Your goal →
Your response should be every line from the entries that includes the string "Էլանչիկը".

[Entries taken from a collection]
■ ■ ■ ■ ■

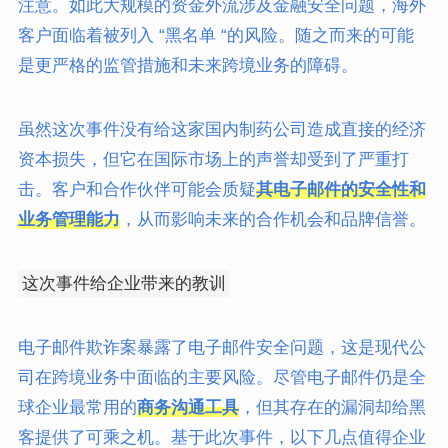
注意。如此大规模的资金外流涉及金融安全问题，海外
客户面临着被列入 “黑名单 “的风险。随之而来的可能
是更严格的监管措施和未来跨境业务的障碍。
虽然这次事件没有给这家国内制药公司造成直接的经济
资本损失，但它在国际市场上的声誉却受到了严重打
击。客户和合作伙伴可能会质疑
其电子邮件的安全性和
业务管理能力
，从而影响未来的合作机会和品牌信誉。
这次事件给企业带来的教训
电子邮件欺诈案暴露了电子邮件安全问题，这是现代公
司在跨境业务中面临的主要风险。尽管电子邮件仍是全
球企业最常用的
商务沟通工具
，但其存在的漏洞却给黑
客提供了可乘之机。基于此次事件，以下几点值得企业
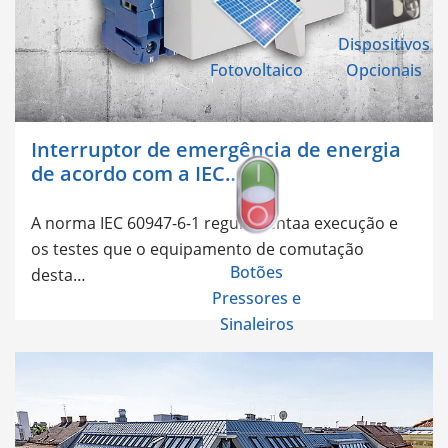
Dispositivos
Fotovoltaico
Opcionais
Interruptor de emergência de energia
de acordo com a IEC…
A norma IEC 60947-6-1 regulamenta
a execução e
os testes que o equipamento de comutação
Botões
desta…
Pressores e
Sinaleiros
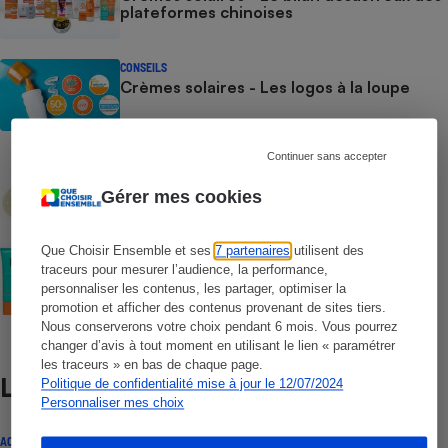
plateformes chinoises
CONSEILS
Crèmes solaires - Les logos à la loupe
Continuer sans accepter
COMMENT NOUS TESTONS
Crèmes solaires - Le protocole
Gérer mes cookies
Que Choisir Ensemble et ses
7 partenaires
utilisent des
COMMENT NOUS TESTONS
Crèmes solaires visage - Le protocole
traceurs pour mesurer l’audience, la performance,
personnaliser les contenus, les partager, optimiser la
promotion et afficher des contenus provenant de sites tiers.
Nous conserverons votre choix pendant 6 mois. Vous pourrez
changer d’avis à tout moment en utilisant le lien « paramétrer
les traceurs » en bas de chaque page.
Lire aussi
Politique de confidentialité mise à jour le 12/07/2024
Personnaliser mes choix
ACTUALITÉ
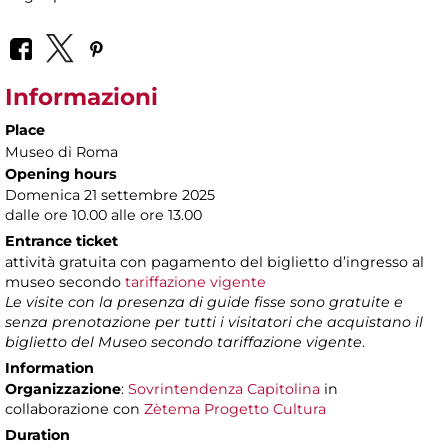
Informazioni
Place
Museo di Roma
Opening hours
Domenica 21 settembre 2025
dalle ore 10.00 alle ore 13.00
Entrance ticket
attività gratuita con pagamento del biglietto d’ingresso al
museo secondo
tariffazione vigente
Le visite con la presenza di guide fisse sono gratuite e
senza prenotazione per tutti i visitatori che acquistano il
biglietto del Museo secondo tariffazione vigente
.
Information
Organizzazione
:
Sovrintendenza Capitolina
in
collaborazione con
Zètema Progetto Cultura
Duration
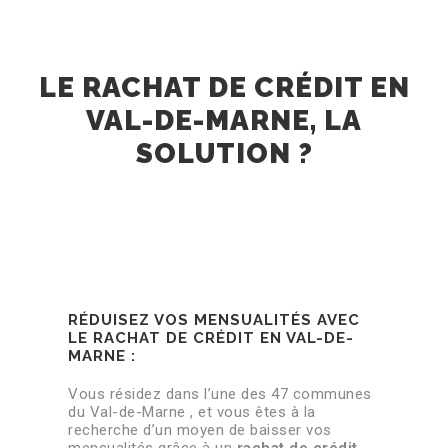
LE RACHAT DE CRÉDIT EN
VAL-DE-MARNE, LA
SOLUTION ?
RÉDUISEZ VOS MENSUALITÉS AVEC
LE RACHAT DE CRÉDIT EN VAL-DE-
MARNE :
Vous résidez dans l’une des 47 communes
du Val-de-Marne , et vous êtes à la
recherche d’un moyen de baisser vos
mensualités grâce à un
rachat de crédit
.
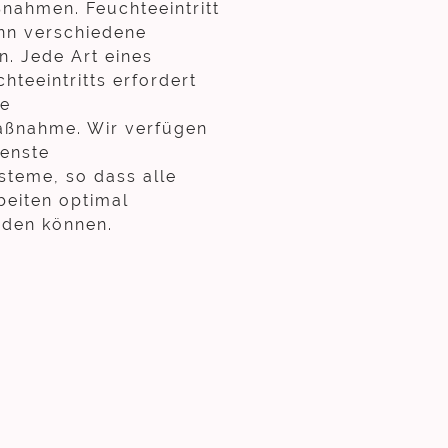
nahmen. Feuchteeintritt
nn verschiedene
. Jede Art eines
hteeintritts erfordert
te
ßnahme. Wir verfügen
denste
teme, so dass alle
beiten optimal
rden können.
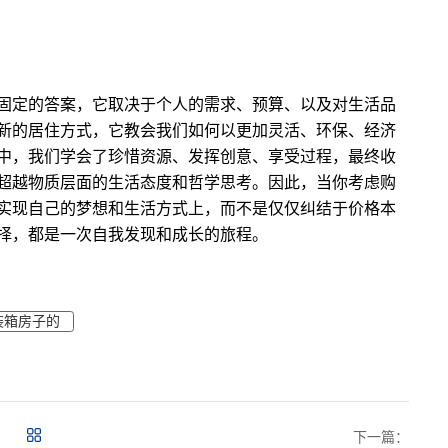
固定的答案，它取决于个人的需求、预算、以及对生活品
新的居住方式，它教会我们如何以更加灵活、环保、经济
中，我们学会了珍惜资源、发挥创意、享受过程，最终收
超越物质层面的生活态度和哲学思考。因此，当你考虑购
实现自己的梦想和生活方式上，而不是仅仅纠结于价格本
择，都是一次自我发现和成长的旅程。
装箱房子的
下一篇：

■ ■ ■ ■ ■

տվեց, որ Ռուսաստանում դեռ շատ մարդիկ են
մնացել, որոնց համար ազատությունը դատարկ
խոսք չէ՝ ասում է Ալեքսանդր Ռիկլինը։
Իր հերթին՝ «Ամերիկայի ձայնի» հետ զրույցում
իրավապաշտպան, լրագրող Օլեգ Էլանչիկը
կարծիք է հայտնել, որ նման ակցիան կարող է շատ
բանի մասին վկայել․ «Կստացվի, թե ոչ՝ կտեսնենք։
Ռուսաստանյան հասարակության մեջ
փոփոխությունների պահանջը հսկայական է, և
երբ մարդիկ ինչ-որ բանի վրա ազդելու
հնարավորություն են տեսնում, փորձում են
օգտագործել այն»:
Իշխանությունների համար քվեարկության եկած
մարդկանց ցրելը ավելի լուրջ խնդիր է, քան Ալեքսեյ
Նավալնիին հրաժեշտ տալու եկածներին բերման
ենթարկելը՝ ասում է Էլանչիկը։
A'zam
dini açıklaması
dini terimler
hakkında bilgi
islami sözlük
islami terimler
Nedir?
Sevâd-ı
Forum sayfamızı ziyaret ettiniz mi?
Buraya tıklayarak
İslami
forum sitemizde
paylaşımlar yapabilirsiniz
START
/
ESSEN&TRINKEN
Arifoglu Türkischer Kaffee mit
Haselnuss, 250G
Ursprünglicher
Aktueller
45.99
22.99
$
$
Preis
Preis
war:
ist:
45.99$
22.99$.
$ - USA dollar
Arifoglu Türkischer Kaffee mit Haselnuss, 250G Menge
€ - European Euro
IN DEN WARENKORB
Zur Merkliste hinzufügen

■ ■ ■ ■ ■

Output of the exercise →
իրավապաշտպան, լրագրող Օլեգ Էլանչիկը
ենթարկելը՝ ասում է Էլանչիկը։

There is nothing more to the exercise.